* [What to produce]
Every record should be copied exactly, and the images omitted.

Records from a data collection
▶

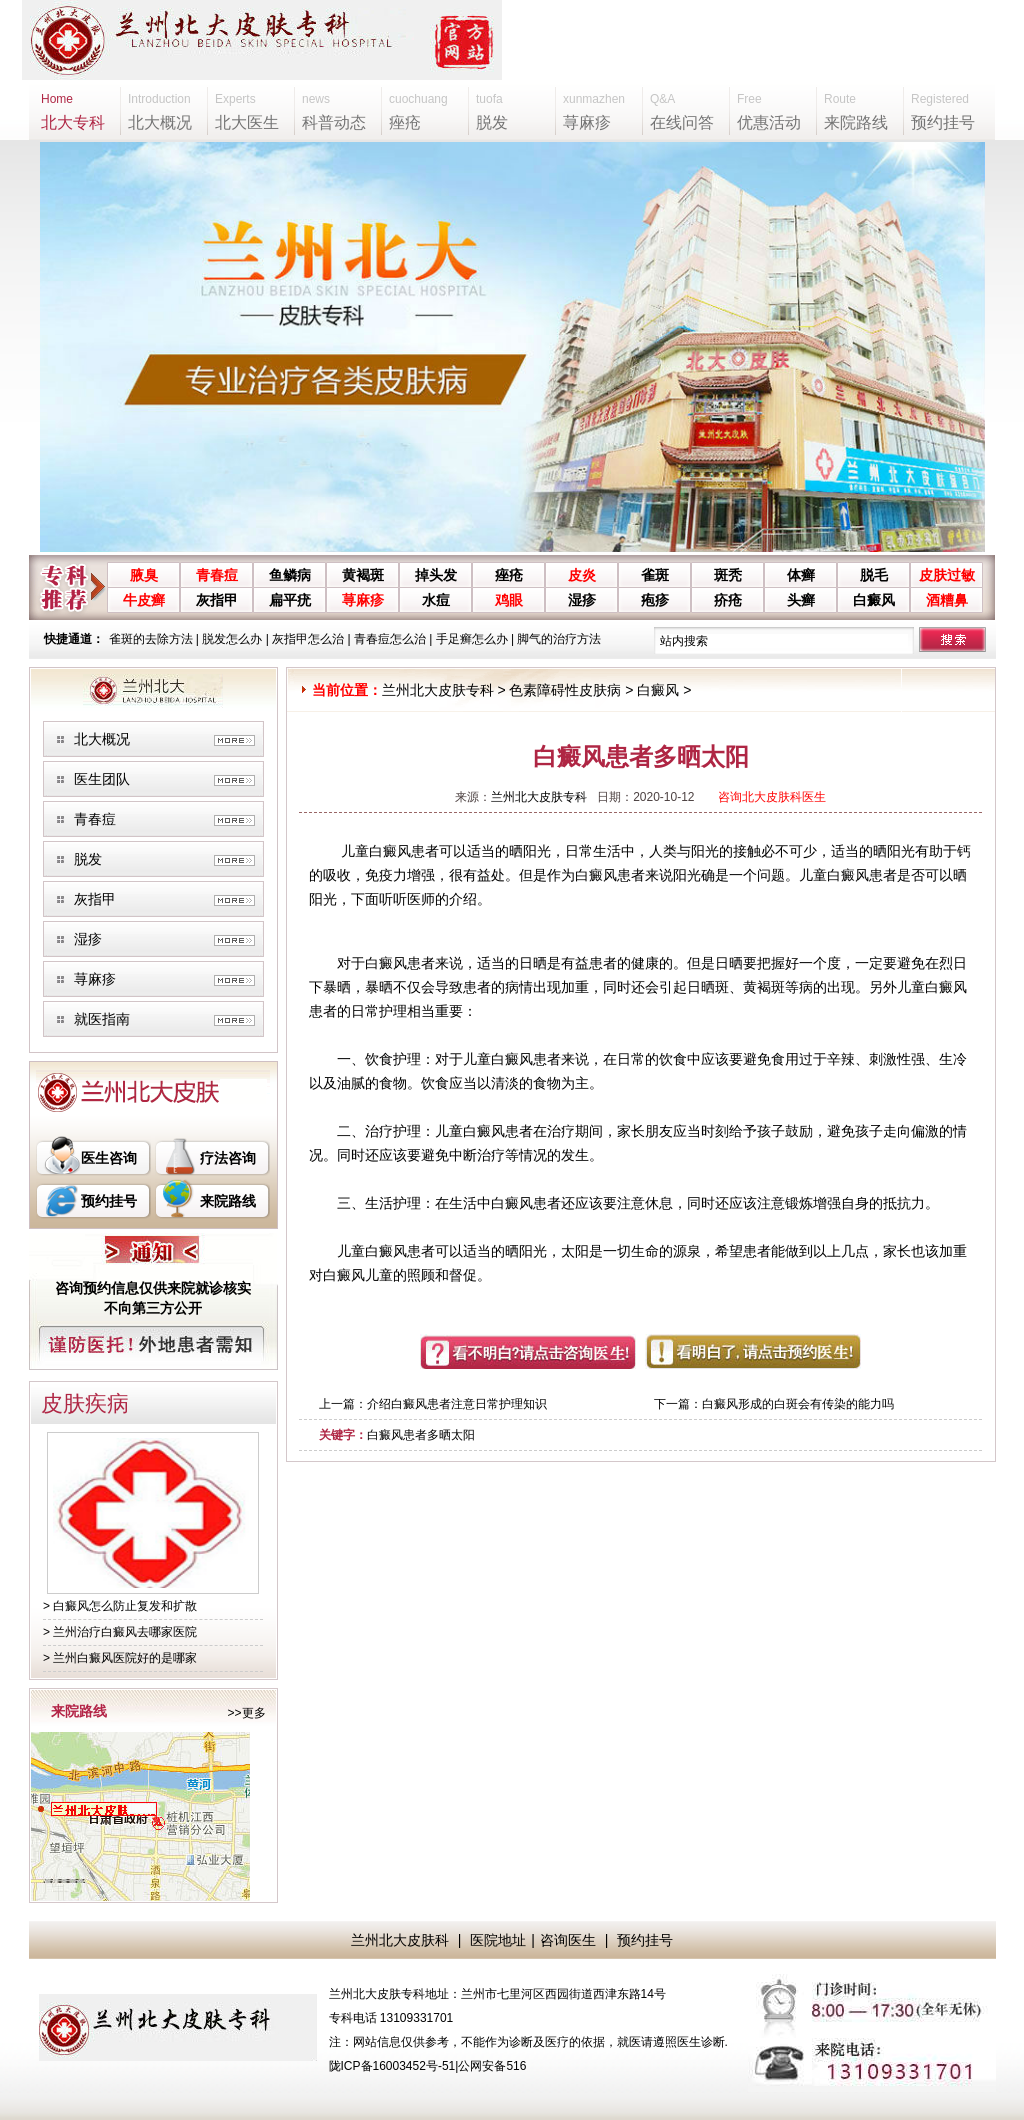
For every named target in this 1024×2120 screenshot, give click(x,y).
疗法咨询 (228, 1158)
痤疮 (509, 575)
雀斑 (655, 575)
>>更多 (246, 1713)
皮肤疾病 (85, 1403)
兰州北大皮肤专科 (438, 690)
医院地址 (498, 1940)
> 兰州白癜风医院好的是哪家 (120, 1658)
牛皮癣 (144, 600)
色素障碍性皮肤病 (565, 690)
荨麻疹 (363, 600)
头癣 (801, 600)
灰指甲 (217, 600)
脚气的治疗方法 (559, 639)
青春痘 (217, 575)
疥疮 (728, 600)
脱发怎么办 (232, 639)
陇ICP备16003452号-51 (392, 2066)
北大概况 (102, 739)
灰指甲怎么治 (308, 639)
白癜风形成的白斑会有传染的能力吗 (798, 1404)
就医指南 (102, 1019)
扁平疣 (290, 600)
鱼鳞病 (290, 575)
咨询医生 (568, 1940)
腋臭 (144, 575)
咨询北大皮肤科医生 (772, 797)
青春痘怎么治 (390, 639)
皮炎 (582, 575)
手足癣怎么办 (472, 639)
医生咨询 (109, 1158)
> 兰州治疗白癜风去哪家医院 (120, 1632)
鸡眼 (509, 600)
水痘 (436, 600)
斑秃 (728, 575)
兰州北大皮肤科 (400, 1940)
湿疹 (582, 600)
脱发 (88, 859)
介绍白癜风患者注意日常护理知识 (457, 1404)
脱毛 (874, 575)
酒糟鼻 (947, 600)
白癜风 (874, 600)
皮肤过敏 (947, 575)
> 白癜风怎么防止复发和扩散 (120, 1606)
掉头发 (436, 575)
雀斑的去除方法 (151, 639)
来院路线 (228, 1201)
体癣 (801, 575)
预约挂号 (109, 1201)
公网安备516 (492, 2066)
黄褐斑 (363, 575)
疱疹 (655, 600)
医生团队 (102, 779)
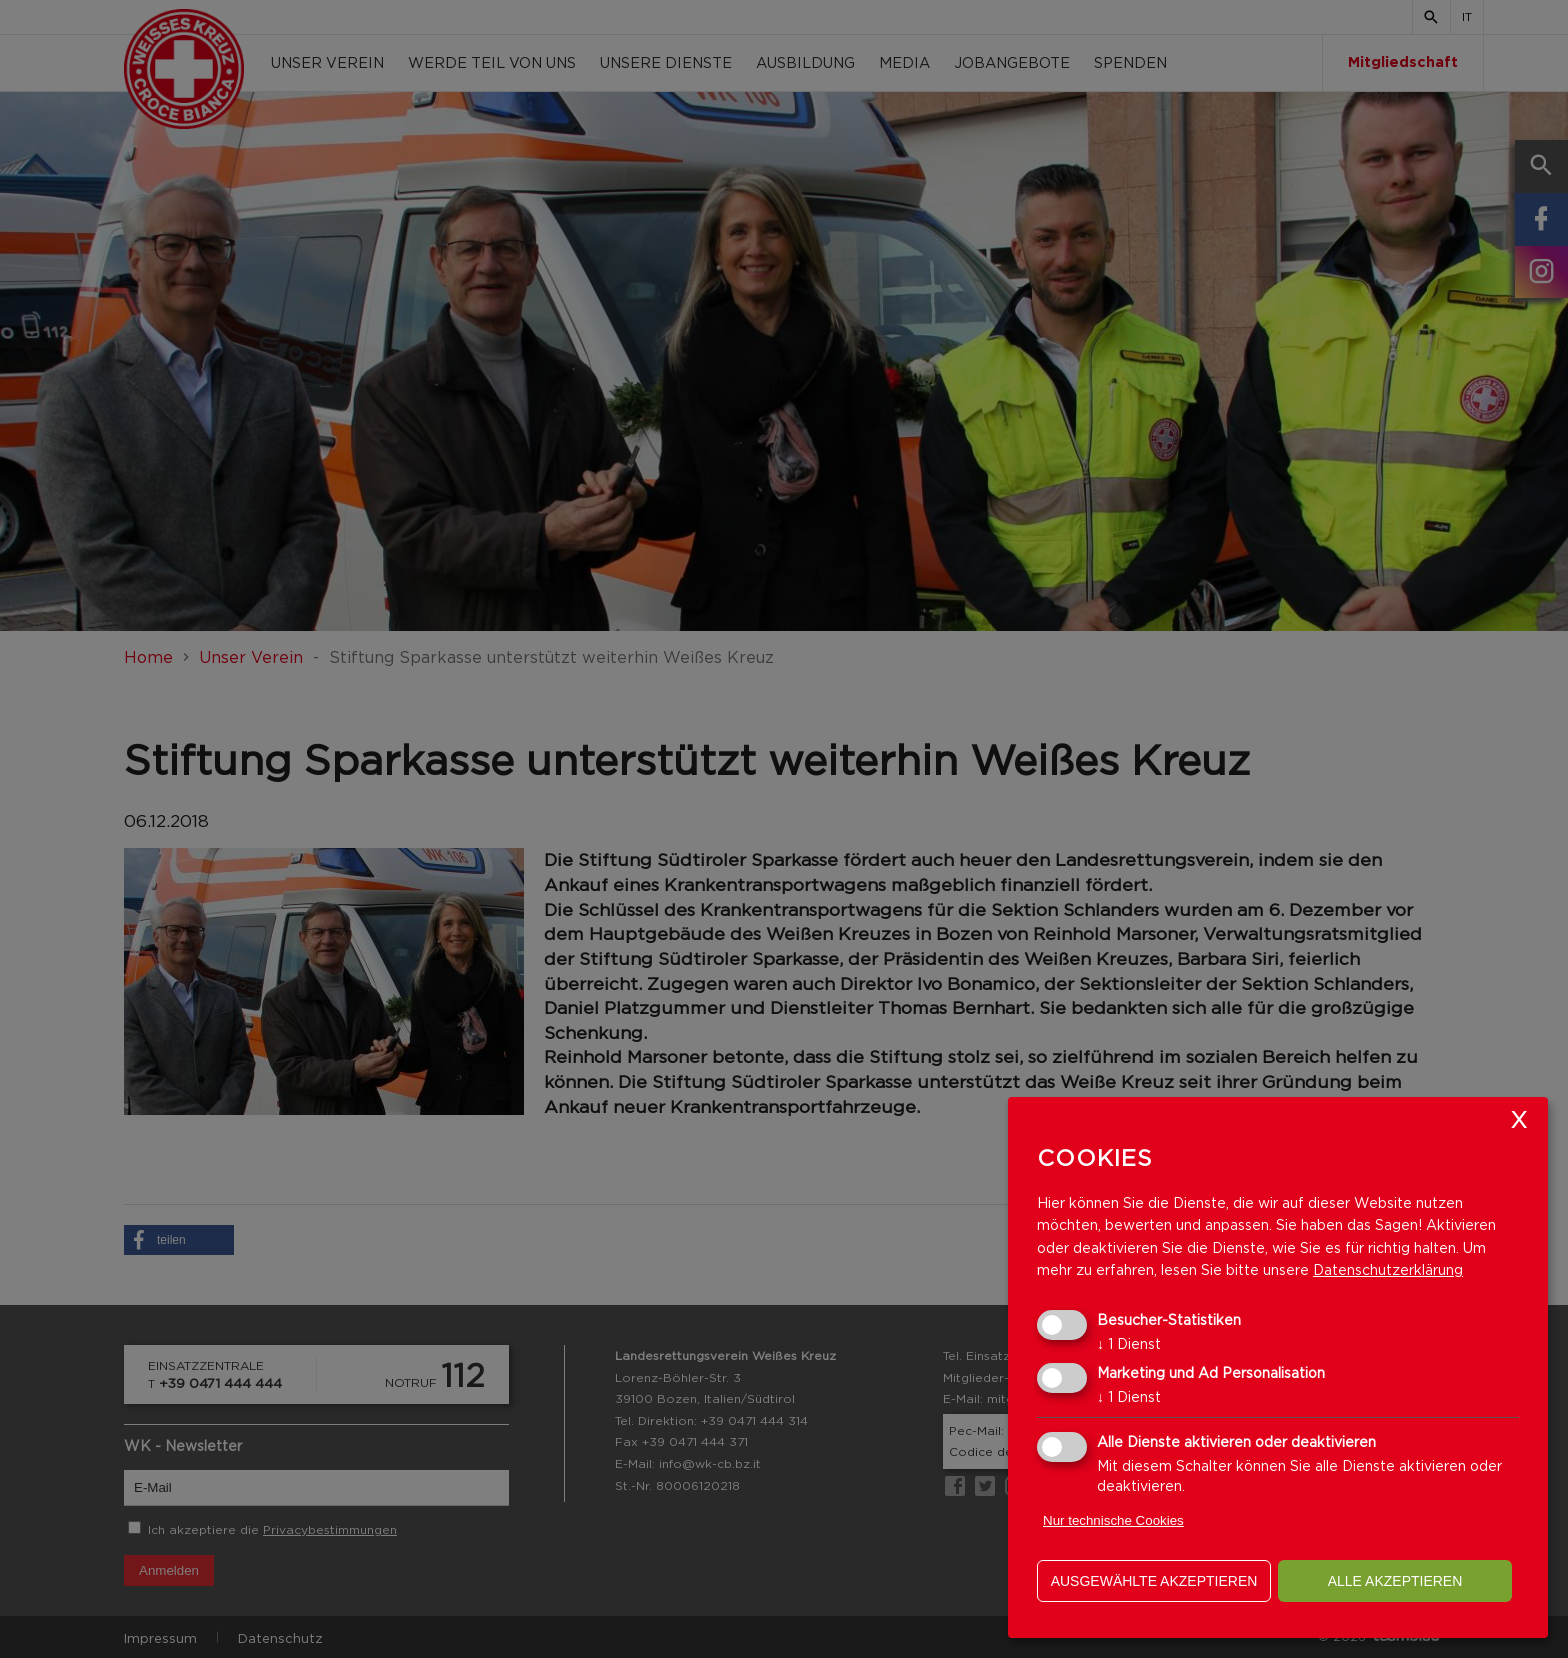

◀

* [Reply]
For every named target in this 1024×2120 screenshot, give click(x,y).
疗法咨询 (228, 1158)
痤疮 (509, 575)
雀斑 (655, 575)
>>更多 (246, 1713)
皮肤疾病 (85, 1403)
兰州北大皮肤专科 (438, 690)
医院地址 (498, 1940)
> 兰州白癜风医院好的是哪家 (120, 1658)
牛皮癣 (144, 600)
色素障碍性皮肤病 (565, 690)
荨麻疹 (363, 600)
头癣 (801, 600)
灰指甲 (217, 600)
脚气的治疗方法 (559, 639)
青春痘 (217, 575)
疥疮 (728, 600)
脱发怎么办 (232, 639)
陇ICP备16003452号-51 (392, 2066)
北大概况 (102, 739)
灰指甲怎么治 (308, 639)
白癜风形成的白斑会有传染的能力吗 (798, 1404)
就医指南 (102, 1019)
扁平疣 (290, 600)
鱼鳞病 (290, 575)
咨询医生 (568, 1940)
腋臭 (144, 575)
咨询北大皮肤科医生 (772, 797)
青春痘怎么治 (390, 639)
皮炎 (582, 575)
手足癣怎么办 (472, 639)
医生咨询 (109, 1158)
> 兰州治疗白癜风去哪家医院 (120, 1632)
鸡眼 (509, 600)
水痘 (436, 600)
斑秃 (728, 575)
兰州北大皮肤科 (400, 1940)
湿疹 (582, 600)
脱发 (88, 859)
介绍白癜风患者注意日常护理知识 (457, 1404)
脱毛 (874, 575)
酒糟鼻 (947, 600)
白癜风 (874, 600)
皮肤过敏 (947, 575)
> 白癜风怎么防止复发和扩散 (120, 1606)
掉头发 (436, 575)
雀斑的去除方法 (151, 639)
来院路线 (228, 1201)
体癣 (801, 575)
预约挂号 (109, 1201)
公网安备516 (492, 2066)
黄褐斑 (363, 575)
疱疹 (655, 600)
医生团队 (102, 779)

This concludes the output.